La requête a été communiquée au préfet de la Loire qui a produit des pièces le 3 décembre 2024.
M. B C été admis au bénéfice de l'aide juridictionnelle totale, par une décision du bureau d'aide juridictionnelle du 25 janvier 2024.
Vu la décision attaquée.
Vu les autres pièces du dossier.
Vu :
- la convention européenne de sauvegarde des droits de l'homme et des libertés fondamentales du 4 novembre 1950 ;
- la convention internationale des droits de l'enfant signée à New-York le 26 janvier 1990 ;
- le code de l'entrée et du séjour des étrangers et du droit d'asile ;
- la loi n° 91-647 du 10 juillet 1991 ;
- le code de justice administrative.
La présidente de la formation de jugement a dispensé la rapporteure publique, sur sa proposition, de prononcer des conclusions à l'audience.
Les parties ont été régulièrement averties du jour de l'audience.
Le rapport de Mme Dèche, présidente, a été entendu au cours de l'audience publique.

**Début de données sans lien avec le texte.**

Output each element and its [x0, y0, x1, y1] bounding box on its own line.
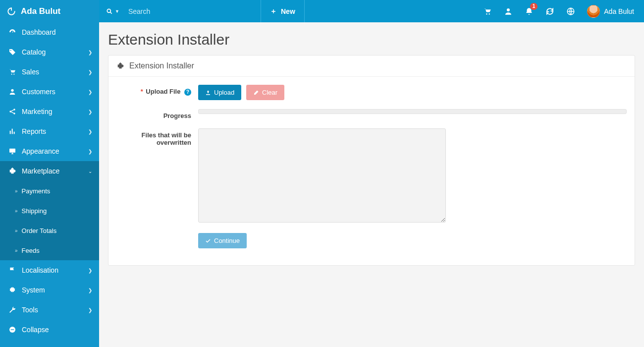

Les parties n'étaient ni présentes, ni représentées
Considérant ce qui suit :
1. M. B C, ressortissant congolais, né le 5 mars 1994, est entré irrégulièrement en France le 17 mai 2010. Titulaire d'un titre de séjour en sa qualité de parent d'enfant français valable jusqu'au 15 septembre 2022, il a sollicité le renouvellement de son titre le 23 juin 2022. Par décision du 28 août 2023, le préfet de la Loire a refusé de lui renouveler le titre de séjour sollicité.
Sur les conclusions à fin d'annulation :
2. En premier lieu, l'arrêté en litige a été signé par M. D G, sous-préfet, secrétaire général de la préfecture de la Loire, qui disposait d'une délégation consentie à cet effet par un arrêté du 13 juillet 2023, publié le 24 juillet 2023 au recueil des actes administratifs spécial de la préfecture. Par suite, le moyen tiré de l'incompétence du signataire de l'arrêté attaqué doit être écarté.
3. En deuxième lieu, l'arrêté attaqué vise les stipulations des articles 3 et 8 de la convention européenne de sauvegarde des droits de l'homme et des libertés fondamentales ainsi que les dispositions pertinentes du code de l'entrée et du séjour des étrangers et du droit d'asile. Il mentionne les éléments de fait relatifs à la situation du requérant, notamment la durée de sa présence en France et sa situation familiale, propres à permettre à M. B C de comprendre les circonstances de fait ayant conduit le préfet de la Loire à prendre la décision attaquée. La décision attaquée est par suite suffisamment motivée.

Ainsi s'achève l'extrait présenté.